* Work request: A faithful copy of the data is what is wanted, minus any pictures.

[Stored data entries]

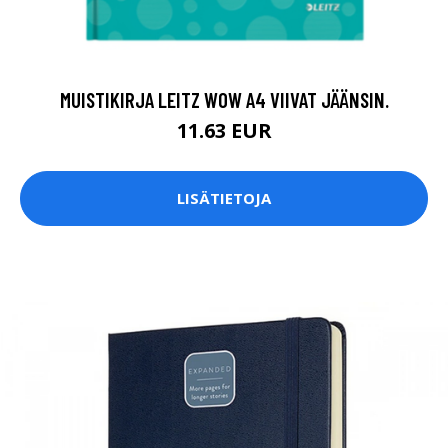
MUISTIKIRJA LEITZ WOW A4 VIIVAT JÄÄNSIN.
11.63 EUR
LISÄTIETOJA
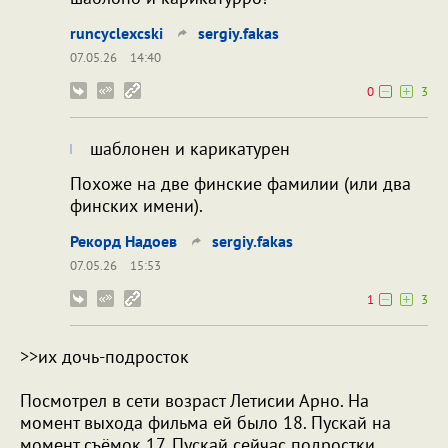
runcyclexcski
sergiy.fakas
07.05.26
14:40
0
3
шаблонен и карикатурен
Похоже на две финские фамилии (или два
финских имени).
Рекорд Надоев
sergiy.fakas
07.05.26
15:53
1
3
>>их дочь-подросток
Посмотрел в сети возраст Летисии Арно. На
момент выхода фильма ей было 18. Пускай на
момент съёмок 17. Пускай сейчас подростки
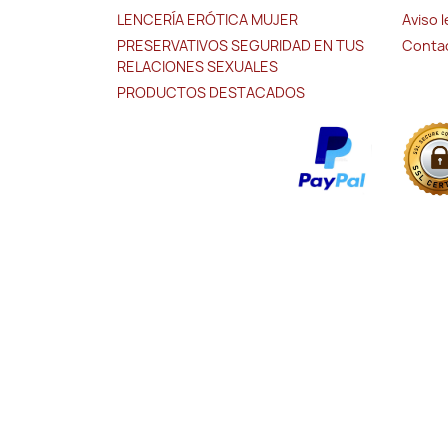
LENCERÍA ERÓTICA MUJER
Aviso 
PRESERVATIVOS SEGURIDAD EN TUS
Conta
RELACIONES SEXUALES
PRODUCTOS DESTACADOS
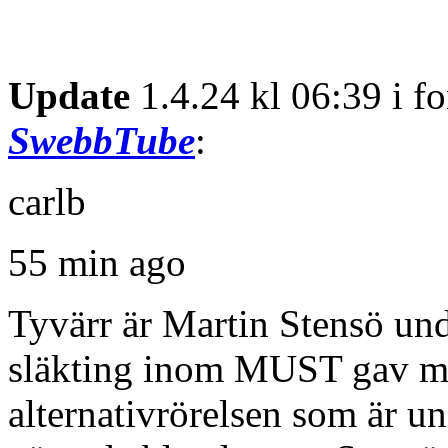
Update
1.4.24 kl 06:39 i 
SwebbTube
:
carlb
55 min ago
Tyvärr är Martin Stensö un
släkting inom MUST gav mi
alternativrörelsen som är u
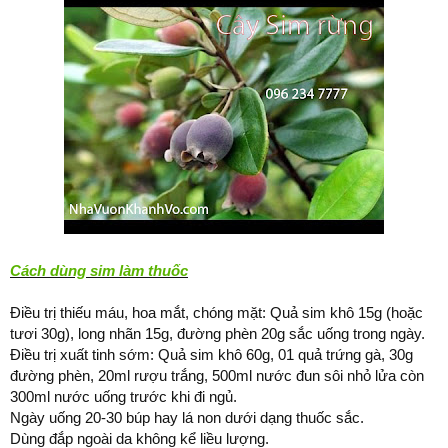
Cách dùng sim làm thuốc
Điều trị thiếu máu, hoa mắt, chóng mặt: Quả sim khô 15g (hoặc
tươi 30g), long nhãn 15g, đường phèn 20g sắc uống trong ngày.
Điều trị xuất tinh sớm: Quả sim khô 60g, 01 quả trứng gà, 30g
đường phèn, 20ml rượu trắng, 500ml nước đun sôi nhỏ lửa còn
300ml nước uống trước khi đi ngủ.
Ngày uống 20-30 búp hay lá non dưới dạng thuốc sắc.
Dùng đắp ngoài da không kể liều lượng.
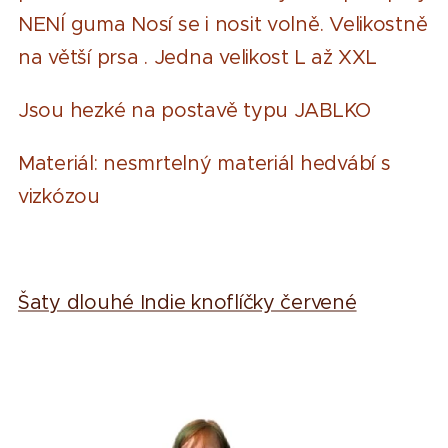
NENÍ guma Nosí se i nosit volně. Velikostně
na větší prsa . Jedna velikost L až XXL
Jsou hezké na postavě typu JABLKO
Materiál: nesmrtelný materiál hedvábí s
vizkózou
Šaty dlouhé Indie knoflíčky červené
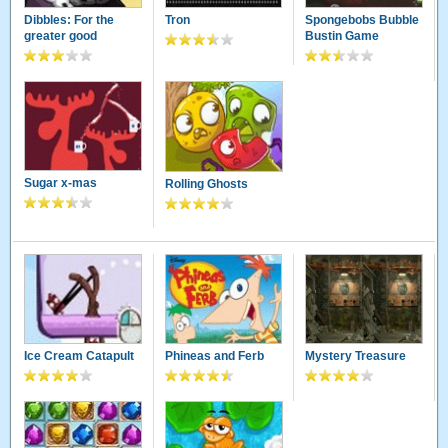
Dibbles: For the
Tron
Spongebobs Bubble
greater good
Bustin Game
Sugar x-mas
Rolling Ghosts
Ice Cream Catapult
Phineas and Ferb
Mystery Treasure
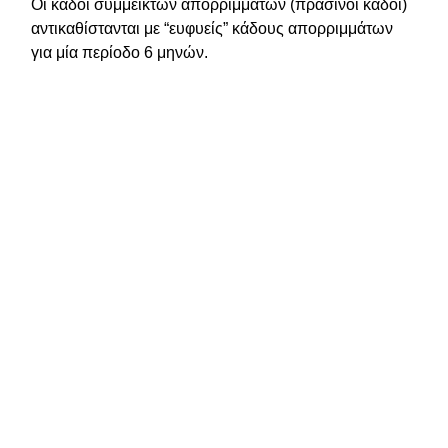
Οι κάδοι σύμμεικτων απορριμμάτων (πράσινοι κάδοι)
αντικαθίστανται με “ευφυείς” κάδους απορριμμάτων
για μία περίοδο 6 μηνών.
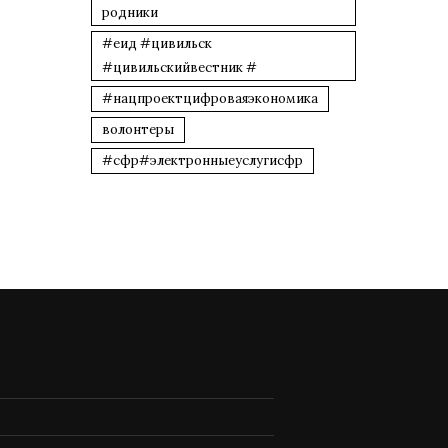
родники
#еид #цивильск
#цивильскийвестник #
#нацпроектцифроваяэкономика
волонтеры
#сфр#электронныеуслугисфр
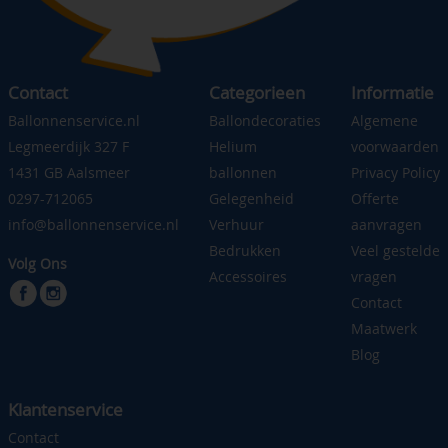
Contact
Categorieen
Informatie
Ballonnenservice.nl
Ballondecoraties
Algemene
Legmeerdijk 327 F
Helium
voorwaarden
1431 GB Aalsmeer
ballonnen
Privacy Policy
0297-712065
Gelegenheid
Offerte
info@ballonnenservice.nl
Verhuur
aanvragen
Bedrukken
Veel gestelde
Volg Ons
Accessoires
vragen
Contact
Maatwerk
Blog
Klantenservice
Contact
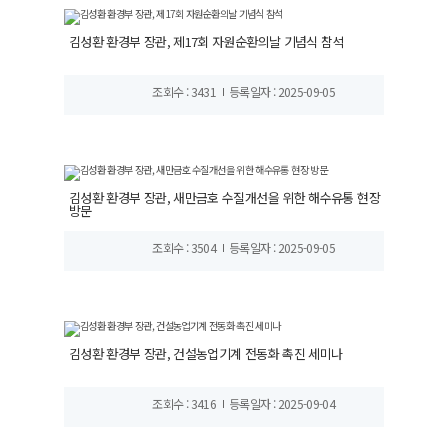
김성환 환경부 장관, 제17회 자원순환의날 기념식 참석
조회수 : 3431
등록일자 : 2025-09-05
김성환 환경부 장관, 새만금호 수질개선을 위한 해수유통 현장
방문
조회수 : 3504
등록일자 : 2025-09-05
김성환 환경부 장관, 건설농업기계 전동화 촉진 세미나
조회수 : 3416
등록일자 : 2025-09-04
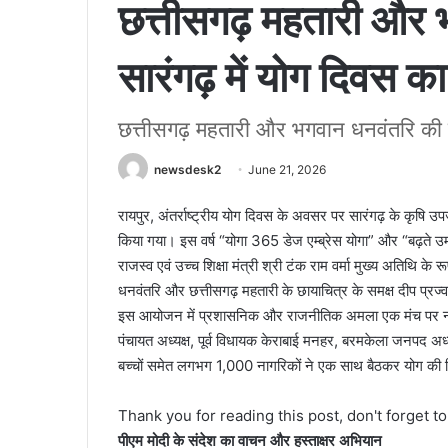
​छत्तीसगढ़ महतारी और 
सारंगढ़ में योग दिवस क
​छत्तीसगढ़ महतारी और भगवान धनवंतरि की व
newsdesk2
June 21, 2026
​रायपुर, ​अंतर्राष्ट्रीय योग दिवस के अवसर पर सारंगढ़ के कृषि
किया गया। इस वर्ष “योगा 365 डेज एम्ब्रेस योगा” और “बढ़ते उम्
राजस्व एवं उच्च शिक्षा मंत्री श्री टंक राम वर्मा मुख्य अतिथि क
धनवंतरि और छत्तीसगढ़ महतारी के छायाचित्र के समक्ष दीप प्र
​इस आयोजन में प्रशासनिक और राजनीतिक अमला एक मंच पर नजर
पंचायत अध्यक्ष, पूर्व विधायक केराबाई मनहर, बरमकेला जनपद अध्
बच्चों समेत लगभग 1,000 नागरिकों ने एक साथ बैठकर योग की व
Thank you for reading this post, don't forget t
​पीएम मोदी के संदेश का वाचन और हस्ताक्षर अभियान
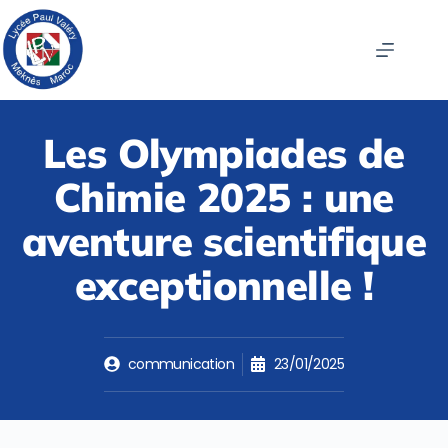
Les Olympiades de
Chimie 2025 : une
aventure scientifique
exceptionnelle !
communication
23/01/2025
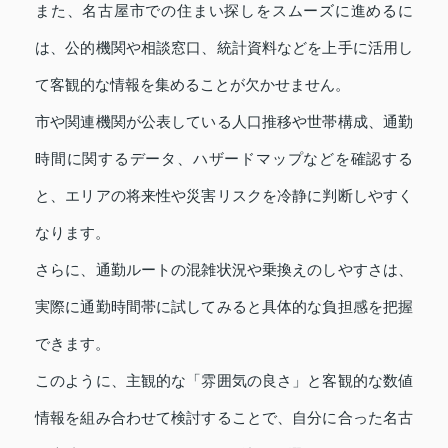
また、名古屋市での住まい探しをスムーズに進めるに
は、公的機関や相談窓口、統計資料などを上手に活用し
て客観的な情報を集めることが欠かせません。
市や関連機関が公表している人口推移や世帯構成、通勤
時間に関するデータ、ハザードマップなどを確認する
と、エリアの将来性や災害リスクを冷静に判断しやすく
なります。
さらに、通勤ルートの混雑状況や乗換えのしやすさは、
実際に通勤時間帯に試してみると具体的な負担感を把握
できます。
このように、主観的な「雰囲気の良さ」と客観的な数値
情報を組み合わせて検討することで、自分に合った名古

* Response:
MUISTIKIRJA LEITZ WOW A4 VIIVAT JÄÄNSIN.
11.63 EUR
LISÄTIETOJA
runcyclexcski
sergiy.fakas
07.05.26
14:40
0
3
шаблонен и карикатурен
Похоже на две финские фамилии (или два
финских имени).
Рекорд Надоев
sergiy.fakas
07.05.26
15:53
1
3
>>их дочь-подросток
Посмотрел в сети возраст Летисии Арно. На
момент выхода фильма ей было 18. Пускай на
момент съёмок 17. Пускай сейчас подростки
LENCERÍA ERÓTICA MUJER
Aviso 
PRESERVATIVOS SEGURIDAD EN TUS
Conta
RELACIONES SEXUALES
PRODUCTOS DESTACADOS
Update
1.4.24 kl 06:39 i 
SwebbTube
:
carlb
55 min ago
Tyvärr är Martin Stensö un
släkting inom MUST gav mi
alternativrörelsen som är u
Cách dùng sim làm thuốc
Điều trị thiếu máu, hoa mắt, chóng mặt: Quả sim khô 15g (hoặc
tươi 30g), long nhãn 15g, đường phèn 20g sắc uống trong ngày.
Điều trị xuất tinh sớm: Quả sim khô 60g, 01 quả trứng gà, 30g
đường phèn, 20ml rượu trắng, 500ml nước đun sôi nhỏ lửa còn
300ml nước uống trước khi đi ngủ.
Ngày uống 20-30 búp hay lá non dưới dạng thuốc sắc.
Dùng đắp ngoài da không kể liều lượng.
NENÍ guma Nosí se i nosit volně. Velikostně
na větší prsa . Jedna velikost L až XXL
Jsou hezké na postavě typu JABLKO
Materiál: nesmrtelný materiál hedvábí s
vizkózou
Šaty dlouhé Indie knoflíčky červené
Dibbles: For the
Tron
Spongebobs Bubble
greater good
Bustin Game
Sugar x-mas
Rolling Ghosts
Ice Cream Catapult
Phineas and Ferb
Mystery Treasure
Οι κάδοι σύμμεικτων απορριμμάτων (πράσινοι κάδοι)
αντικαθίστανται με “ευφυείς” κάδους απορριμμάτων
για μία περίοδο 6 μηνών.
родники
#еид #цивильск
#цивильскийвестник #
#нацпроектцифроваяэкономика
волонтеры
#сфр#электронныеуслугисфр
Contact
Categorieen
Informatie
Ballonnenservice.nl
Ballondecoraties
Algemene
Legmeerdijk 327 F
Helium
voorwaarden
1431 GB Aalsmeer
ballonnen
Privacy Policy
0297-712065
Gelegenheid
Offerte
info@ballonnenservice.nl
Verhuur
aanvragen
Bedrukken
Veel gestelde
Volg Ons
Accessoires
vragen
Contact
Maatwerk
Blog
Klantenservice
Contact
김성환 환경부 장관, 제17회 자원순환의날 기념식 참석
조회수 : 3431
등록일자 : 2025-09-05
김성환 환경부 장관, 새만금호 수질개선을 위한 해수유통 현장
방문
조회수 : 3504
등록일자 : 2025-09-05
김성환 환경부 장관, 건설농업기계 전동화 촉진 세미나
조회수 : 3416
등록일자 : 2025-09-04
​छत्तीसगढ़ महतारी और 
सारंगढ़ में योग दिवस क
​छत्तीसगढ़ महतारी और भगवान धनवंतरि की व
newsdesk2
June 21, 2026
​रायपुर, ​अंतर्राष्ट्रीय योग दिवस के अवसर पर सारंगढ़ के कृषि
किया गया। इस वर्ष “योगा 365 डेज एम्ब्रेस योगा” और “बढ़ते उम्
राजस्व एवं उच्च शिक्षा मंत्री श्री टंक राम वर्मा मुख्य अतिथि क
धनवंतरि और छत्तीसगढ़ महतारी के छायाचित्र के समक्ष दीप प्र
​इस आयोजन में प्रशासनिक और राजनीतिक अमला एक मंच पर नजर
पंचायत अध्यक्ष, पूर्व विधायक केराबाई मनहर, बरमकेला जनपद अध्
बच्चों समेत लगभग 1,000 नागरिकों ने एक साथ बैठकर योग की व
Thank you for reading this post, don't forget t
​पीएम मोदी के संदेश का वाचन और हस्ताक्षर अभियान
Les Olympiades de
Chimie 2025 : une
aventure scientifique
exceptionnelle !
communication
23/01/2025
また、名古屋市での住まい探しをスムーズに進めるに
は、公的機関や相談窓口、統計資料などを上手に活用し
て客観的な情報を集めることが欠かせません。
市や関連機関が公表している人口推移や世帯構成、通勤
時間に関するデータ、ハザードマップなどを確認する
と、エリアの将来性や災害リスクを冷静に判断しやすく
なります。
さらに、通勤ルートの混雑状況や乗換えのしやすさは、
実際に通勤時間帯に試してみると具体的な負担感を把握
できます。
このように、主観的な「雰囲気の良さ」と客観的な数値
情報を組み合わせて検討することで、自分に合った名古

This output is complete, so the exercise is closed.